▶ _Your instructions_
Each entry below must appear in the answer exactly as written.

▶ _Records shown_
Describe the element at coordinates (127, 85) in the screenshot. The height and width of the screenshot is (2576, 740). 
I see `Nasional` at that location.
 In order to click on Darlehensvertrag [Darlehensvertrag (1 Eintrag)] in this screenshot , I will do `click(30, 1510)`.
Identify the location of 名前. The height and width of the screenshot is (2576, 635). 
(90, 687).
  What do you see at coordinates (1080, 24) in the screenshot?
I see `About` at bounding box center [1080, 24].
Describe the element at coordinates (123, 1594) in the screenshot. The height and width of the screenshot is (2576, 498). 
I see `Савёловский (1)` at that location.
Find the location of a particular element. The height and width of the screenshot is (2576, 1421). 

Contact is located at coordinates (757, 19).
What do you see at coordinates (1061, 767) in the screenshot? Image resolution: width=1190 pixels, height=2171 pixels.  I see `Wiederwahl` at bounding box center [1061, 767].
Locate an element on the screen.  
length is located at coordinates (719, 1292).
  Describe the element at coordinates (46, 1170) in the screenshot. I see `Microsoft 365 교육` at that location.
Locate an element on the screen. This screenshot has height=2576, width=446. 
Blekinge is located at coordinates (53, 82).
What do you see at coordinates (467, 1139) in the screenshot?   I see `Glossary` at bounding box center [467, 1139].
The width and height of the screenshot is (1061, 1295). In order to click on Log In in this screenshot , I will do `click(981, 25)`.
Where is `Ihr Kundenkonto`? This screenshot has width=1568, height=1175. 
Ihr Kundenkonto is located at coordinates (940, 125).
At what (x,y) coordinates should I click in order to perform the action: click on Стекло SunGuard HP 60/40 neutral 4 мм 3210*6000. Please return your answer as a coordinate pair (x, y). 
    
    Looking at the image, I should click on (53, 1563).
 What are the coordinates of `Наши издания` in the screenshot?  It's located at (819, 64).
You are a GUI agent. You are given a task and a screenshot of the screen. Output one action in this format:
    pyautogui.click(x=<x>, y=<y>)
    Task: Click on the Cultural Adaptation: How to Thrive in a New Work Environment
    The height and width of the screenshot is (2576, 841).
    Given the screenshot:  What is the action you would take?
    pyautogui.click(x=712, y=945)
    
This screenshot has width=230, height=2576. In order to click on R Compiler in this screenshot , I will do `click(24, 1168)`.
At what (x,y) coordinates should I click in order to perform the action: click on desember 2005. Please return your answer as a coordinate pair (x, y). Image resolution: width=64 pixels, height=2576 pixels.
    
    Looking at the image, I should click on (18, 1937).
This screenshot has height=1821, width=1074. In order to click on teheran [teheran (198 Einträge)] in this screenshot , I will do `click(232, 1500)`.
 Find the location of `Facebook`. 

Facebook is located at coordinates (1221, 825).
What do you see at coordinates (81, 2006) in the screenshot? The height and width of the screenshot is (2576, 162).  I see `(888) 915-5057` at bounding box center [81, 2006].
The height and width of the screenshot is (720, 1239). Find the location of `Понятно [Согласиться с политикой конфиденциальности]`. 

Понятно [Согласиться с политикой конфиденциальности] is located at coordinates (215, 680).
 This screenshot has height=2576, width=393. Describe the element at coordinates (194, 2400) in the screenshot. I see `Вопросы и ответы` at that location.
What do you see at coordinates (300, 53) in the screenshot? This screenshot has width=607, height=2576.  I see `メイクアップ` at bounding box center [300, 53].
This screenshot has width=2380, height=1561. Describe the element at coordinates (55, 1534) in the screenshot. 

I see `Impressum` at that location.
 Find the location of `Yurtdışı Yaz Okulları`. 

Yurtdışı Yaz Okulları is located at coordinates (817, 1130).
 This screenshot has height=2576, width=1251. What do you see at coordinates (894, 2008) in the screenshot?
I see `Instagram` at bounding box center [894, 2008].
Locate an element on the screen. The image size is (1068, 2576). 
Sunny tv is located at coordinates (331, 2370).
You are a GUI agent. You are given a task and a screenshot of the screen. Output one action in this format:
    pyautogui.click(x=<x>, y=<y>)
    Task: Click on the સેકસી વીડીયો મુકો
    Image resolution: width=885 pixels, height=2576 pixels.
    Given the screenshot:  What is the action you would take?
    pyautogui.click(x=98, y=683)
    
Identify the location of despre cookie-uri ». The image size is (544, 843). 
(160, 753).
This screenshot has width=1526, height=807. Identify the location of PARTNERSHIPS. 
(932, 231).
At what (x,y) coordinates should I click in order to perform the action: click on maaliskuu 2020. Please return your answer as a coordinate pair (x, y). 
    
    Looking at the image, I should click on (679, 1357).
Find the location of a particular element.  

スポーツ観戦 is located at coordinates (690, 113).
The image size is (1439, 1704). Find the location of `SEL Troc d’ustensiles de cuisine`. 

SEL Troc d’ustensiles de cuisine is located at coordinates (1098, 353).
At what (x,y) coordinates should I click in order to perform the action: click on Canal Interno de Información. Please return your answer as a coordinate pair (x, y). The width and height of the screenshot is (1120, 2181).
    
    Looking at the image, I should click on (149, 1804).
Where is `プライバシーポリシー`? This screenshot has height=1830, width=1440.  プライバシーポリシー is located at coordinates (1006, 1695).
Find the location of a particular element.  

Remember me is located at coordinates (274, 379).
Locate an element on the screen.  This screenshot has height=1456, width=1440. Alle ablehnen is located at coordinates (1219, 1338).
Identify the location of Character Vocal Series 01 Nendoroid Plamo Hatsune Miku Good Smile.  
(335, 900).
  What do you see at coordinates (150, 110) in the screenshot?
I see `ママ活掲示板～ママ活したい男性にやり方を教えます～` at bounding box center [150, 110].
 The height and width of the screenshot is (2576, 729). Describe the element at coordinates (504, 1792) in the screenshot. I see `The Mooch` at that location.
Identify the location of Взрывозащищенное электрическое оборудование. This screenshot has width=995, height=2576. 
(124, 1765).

▶ _Result_
Describe the element at coordinates (127, 85) in the screenshot. The height and width of the screenshot is (2576, 740). 
I see `Nasional` at that location.
 In order to click on Darlehensvertrag [Darlehensvertrag (1 Eintrag)] in this screenshot , I will do `click(30, 1510)`.
Identify the location of 名前. The height and width of the screenshot is (2576, 635). 
(90, 687).
  What do you see at coordinates (1080, 24) in the screenshot?
I see `About` at bounding box center [1080, 24].
Describe the element at coordinates (123, 1594) in the screenshot. The height and width of the screenshot is (2576, 498). 
I see `Савёловский (1)` at that location.
Find the location of a particular element. The height and width of the screenshot is (2576, 1421). 

Contact is located at coordinates (757, 19).
What do you see at coordinates (1061, 767) in the screenshot? Image resolution: width=1190 pixels, height=2171 pixels.  I see `Wiederwahl` at bounding box center [1061, 767].
Locate an element on the screen.  
length is located at coordinates (719, 1292).
  Describe the element at coordinates (46, 1170) in the screenshot. I see `Microsoft 365 교육` at that location.
Locate an element on the screen. This screenshot has height=2576, width=446. 
Blekinge is located at coordinates (53, 82).
What do you see at coordinates (467, 1139) in the screenshot?   I see `Glossary` at bounding box center [467, 1139].
The width and height of the screenshot is (1061, 1295). In order to click on Log In in this screenshot , I will do `click(981, 25)`.
Where is `Ihr Kundenkonto`? This screenshot has width=1568, height=1175. 
Ihr Kundenkonto is located at coordinates (940, 125).
At what (x,y) coordinates should I click in order to perform the action: click on Стекло SunGuard HP 60/40 neutral 4 мм 3210*6000. Please return your answer as a coordinate pair (x, y). 
    
    Looking at the image, I should click on (53, 1563).
 What are the coordinates of `Наши издания` in the screenshot?  It's located at (819, 64).
You are a GUI agent. You are given a task and a screenshot of the screen. Output one action in this format:
    pyautogui.click(x=<x>, y=<y>)
    Task: Click on the Cultural Adaptation: How to Thrive in a New Work Environment
    The height and width of the screenshot is (2576, 841).
    Given the screenshot:  What is the action you would take?
    pyautogui.click(x=712, y=945)
    
This screenshot has width=230, height=2576. In order to click on R Compiler in this screenshot , I will do `click(24, 1168)`.
At what (x,y) coordinates should I click in order to perform the action: click on desember 2005. Please return your answer as a coordinate pair (x, y). Image resolution: width=64 pixels, height=2576 pixels.
    
    Looking at the image, I should click on (18, 1937).
This screenshot has height=1821, width=1074. In order to click on teheran [teheran (198 Einträge)] in this screenshot , I will do `click(232, 1500)`.
 Find the location of `Facebook`. 

Facebook is located at coordinates (1221, 825).
What do you see at coordinates (81, 2006) in the screenshot? The height and width of the screenshot is (2576, 162).  I see `(888) 915-5057` at bounding box center [81, 2006].
The height and width of the screenshot is (720, 1239). Find the location of `Понятно [Согласиться с политикой конфиденциальности]`. 

Понятно [Согласиться с политикой конфиденциальности] is located at coordinates (215, 680).
 This screenshot has height=2576, width=393. Describe the element at coordinates (194, 2400) in the screenshot. I see `Вопросы и ответы` at that location.
What do you see at coordinates (300, 53) in the screenshot? This screenshot has width=607, height=2576.  I see `メイクアップ` at bounding box center [300, 53].
This screenshot has width=2380, height=1561. Describe the element at coordinates (55, 1534) in the screenshot. 

I see `Impressum` at that location.
 Find the location of `Yurtdışı Yaz Okulları`. 

Yurtdışı Yaz Okulları is located at coordinates (817, 1130).
 This screenshot has height=2576, width=1251. What do you see at coordinates (894, 2008) in the screenshot?
I see `Instagram` at bounding box center [894, 2008].
Locate an element on the screen. The image size is (1068, 2576). 
Sunny tv is located at coordinates (331, 2370).
You are a GUI agent. You are given a task and a screenshot of the screen. Output one action in this format:
    pyautogui.click(x=<x>, y=<y>)
    Task: Click on the સેકસી વીડીયો મુકો
    Image resolution: width=885 pixels, height=2576 pixels.
    Given the screenshot:  What is the action you would take?
    pyautogui.click(x=98, y=683)
    
Identify the location of despre cookie-uri ». The image size is (544, 843). 
(160, 753).
This screenshot has width=1526, height=807. Identify the location of PARTNERSHIPS. 
(932, 231).
At what (x,y) coordinates should I click in order to perform the action: click on maaliskuu 2020. Please return your answer as a coordinate pair (x, y). 
    
    Looking at the image, I should click on (679, 1357).
Find the location of a particular element.  

スポーツ観戦 is located at coordinates (690, 113).
The image size is (1439, 1704). Find the location of `SEL Troc d’ustensiles de cuisine`. 

SEL Troc d’ustensiles de cuisine is located at coordinates (1098, 353).
At what (x,y) coordinates should I click in order to perform the action: click on Canal Interno de Información. Please return your answer as a coordinate pair (x, y). The width and height of the screenshot is (1120, 2181).
    
    Looking at the image, I should click on (149, 1804).
Where is `プライバシーポリシー`? This screenshot has height=1830, width=1440.  プライバシーポリシー is located at coordinates (1006, 1695).
Find the location of a particular element.  

Remember me is located at coordinates (274, 379).
Locate an element on the screen.  This screenshot has height=1456, width=1440. Alle ablehnen is located at coordinates (1219, 1338).
Identify the location of Character Vocal Series 01 Nendoroid Plamo Hatsune Miku Good Smile.  
(335, 900).
  What do you see at coordinates (150, 110) in the screenshot?
I see `ママ活掲示板～ママ活したい男性にやり方を教えます～` at bounding box center [150, 110].
 The height and width of the screenshot is (2576, 729). Describe the element at coordinates (504, 1792) in the screenshot. I see `The Mooch` at that location.
Identify the location of Взрывозащищенное электрическое оборудование. This screenshot has width=995, height=2576. 
(124, 1765).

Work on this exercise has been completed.